**** STUDY MATERIAL

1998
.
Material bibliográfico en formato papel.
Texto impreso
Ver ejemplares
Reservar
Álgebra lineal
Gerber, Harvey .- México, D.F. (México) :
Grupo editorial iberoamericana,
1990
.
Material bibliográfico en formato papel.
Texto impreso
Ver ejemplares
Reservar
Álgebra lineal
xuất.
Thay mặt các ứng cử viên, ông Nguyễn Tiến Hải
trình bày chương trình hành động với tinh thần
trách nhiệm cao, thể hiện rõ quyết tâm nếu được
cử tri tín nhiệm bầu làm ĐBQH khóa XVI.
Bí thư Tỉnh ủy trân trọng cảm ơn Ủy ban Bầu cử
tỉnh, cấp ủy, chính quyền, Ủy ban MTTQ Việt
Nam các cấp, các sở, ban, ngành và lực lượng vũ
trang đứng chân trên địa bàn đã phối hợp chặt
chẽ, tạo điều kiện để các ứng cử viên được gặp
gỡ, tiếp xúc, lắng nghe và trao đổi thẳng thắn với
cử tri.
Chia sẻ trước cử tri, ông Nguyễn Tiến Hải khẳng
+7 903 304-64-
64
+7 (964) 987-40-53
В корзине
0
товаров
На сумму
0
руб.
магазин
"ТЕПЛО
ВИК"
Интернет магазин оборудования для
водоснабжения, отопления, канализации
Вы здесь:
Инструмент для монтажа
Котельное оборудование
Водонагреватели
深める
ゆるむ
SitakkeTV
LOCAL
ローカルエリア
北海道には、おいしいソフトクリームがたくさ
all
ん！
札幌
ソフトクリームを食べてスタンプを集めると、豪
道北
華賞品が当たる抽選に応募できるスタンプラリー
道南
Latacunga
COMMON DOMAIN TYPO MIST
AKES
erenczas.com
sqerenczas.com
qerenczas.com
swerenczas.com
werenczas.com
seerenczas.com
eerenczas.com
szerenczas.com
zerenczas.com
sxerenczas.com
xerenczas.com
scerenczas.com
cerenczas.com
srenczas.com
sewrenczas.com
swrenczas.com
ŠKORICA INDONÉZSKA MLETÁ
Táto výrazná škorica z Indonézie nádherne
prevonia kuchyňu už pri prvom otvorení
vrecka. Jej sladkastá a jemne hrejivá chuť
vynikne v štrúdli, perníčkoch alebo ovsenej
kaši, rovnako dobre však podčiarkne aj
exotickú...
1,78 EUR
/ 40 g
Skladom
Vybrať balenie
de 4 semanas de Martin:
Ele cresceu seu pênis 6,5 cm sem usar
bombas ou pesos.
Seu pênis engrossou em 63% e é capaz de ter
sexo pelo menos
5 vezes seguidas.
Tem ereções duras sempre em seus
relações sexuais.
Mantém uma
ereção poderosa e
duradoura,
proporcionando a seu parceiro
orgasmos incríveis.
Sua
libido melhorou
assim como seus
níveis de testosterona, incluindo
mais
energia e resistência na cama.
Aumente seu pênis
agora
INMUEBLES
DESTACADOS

********

▸ **YOUR TASK**:
Report each line above containing the string "viên".

▸ **SOLUTION TO THIS EXERCISE**:
Thay mặt các ứng cử viên, ông Nguyễn Tiến Hải
chẽ, tạo điều kiện để các ứng cử viên được gặp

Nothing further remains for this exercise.